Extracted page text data
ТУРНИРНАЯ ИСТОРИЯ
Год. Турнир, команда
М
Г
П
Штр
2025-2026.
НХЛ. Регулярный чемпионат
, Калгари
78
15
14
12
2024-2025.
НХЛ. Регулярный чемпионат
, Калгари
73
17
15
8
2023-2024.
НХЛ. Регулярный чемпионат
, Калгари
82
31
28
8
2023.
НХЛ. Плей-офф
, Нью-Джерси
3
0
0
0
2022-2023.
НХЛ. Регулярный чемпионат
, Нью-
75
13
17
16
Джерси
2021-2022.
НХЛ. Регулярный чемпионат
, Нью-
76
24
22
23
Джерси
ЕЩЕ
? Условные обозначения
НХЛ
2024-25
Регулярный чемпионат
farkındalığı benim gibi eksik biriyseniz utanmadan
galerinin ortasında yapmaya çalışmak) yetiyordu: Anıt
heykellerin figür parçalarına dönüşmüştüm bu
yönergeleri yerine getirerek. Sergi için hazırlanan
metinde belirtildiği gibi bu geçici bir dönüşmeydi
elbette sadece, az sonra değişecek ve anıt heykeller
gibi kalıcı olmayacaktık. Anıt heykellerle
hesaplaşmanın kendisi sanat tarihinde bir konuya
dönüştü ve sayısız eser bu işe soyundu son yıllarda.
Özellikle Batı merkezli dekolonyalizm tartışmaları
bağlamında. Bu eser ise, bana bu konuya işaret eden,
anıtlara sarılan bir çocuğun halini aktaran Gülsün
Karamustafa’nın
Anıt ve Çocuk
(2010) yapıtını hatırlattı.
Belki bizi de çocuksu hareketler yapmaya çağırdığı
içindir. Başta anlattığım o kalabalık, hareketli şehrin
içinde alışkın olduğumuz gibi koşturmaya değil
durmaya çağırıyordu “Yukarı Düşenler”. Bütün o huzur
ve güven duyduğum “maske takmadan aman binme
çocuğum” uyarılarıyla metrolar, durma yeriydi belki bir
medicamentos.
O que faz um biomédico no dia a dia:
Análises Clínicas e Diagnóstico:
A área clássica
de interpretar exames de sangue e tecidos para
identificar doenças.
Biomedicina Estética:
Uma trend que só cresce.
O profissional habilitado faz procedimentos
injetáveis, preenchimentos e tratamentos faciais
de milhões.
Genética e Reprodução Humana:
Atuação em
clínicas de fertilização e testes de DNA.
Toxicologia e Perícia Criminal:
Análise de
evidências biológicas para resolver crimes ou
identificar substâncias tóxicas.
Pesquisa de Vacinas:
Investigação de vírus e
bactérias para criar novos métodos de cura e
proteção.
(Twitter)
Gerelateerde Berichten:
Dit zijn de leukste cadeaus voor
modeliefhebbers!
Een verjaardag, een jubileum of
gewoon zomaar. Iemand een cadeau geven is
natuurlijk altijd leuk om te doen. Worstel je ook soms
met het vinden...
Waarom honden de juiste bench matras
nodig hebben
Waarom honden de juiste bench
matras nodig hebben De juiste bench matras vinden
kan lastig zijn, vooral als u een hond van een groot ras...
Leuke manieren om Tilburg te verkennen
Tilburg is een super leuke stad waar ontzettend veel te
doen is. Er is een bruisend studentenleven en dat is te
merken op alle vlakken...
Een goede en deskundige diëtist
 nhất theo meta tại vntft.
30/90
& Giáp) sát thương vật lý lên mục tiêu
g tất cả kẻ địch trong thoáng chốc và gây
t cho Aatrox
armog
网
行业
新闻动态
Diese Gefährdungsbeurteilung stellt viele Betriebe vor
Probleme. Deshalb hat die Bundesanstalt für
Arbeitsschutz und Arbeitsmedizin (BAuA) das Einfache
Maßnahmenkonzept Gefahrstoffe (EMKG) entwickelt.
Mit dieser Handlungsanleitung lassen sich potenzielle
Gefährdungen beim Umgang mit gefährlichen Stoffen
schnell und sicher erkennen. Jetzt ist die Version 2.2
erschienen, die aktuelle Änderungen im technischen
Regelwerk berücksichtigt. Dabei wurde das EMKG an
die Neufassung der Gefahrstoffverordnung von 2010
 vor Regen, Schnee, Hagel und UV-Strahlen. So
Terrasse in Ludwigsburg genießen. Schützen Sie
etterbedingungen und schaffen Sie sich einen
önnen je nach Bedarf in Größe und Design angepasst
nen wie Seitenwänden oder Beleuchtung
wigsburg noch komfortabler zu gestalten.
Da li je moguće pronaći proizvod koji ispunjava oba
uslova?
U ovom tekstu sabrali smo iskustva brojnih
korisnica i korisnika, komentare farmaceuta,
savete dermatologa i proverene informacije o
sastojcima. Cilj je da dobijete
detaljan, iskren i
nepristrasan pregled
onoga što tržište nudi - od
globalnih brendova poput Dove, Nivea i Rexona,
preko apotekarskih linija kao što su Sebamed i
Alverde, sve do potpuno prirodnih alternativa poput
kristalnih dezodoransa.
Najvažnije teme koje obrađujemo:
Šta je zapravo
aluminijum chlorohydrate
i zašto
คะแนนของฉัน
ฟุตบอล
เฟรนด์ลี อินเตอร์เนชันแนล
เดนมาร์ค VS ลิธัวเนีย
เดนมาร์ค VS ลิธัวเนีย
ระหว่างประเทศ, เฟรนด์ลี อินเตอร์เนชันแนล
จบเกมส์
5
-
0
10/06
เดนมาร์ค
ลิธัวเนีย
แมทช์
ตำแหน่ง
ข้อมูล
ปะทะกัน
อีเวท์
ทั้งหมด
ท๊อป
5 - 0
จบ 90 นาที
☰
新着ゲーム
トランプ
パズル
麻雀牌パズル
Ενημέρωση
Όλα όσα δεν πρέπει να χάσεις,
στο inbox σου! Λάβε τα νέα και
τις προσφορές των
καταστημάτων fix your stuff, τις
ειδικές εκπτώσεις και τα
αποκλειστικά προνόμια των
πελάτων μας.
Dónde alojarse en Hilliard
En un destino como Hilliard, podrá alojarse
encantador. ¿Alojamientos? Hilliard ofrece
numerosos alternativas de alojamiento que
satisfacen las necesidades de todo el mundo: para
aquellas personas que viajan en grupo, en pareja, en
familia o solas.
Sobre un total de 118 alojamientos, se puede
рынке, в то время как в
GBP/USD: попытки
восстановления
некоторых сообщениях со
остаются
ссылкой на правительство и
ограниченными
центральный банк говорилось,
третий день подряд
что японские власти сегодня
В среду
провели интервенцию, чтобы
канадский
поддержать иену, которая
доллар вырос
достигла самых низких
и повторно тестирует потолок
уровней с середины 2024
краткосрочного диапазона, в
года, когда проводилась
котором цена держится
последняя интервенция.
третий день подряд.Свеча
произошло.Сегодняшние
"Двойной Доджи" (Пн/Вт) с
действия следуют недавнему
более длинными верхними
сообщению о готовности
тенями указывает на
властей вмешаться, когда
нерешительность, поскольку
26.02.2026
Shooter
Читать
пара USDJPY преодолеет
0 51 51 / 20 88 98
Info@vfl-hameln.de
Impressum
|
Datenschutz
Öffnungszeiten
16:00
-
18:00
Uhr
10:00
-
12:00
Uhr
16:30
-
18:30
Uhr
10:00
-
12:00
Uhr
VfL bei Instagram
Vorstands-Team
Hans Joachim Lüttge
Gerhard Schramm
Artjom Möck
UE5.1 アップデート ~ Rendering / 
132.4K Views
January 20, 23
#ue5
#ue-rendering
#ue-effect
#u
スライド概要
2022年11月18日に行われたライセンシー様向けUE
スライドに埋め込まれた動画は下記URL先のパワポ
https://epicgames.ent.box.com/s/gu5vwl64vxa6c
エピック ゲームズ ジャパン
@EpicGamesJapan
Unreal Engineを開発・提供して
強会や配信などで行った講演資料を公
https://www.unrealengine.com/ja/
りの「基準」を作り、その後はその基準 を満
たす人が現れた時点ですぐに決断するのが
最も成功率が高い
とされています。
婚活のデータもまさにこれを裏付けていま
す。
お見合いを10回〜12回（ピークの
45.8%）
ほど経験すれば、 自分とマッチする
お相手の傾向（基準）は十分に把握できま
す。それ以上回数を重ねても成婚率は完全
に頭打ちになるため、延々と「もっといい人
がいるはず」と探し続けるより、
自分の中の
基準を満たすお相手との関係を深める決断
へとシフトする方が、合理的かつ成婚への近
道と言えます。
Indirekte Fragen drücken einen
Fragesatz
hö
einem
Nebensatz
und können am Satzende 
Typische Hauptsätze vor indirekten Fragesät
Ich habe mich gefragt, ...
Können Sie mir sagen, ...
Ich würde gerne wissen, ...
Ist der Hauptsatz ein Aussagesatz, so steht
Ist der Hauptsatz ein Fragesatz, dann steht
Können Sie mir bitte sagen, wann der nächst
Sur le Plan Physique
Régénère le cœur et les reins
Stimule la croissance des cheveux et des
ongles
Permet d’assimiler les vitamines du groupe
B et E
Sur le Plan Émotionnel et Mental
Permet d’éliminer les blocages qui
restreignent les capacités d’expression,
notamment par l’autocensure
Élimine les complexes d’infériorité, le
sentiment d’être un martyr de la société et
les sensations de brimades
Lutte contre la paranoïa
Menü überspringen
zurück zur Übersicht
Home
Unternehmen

ASSIGNMENT:
Filter the records above, keeping each line that contains the word "konuya".

YOUR SOLUTION:
hesaplaşmanın kendisi sanat tarihinde bir konuya
bağlamında. Bu eser ise, bana bu konuya işaret eden,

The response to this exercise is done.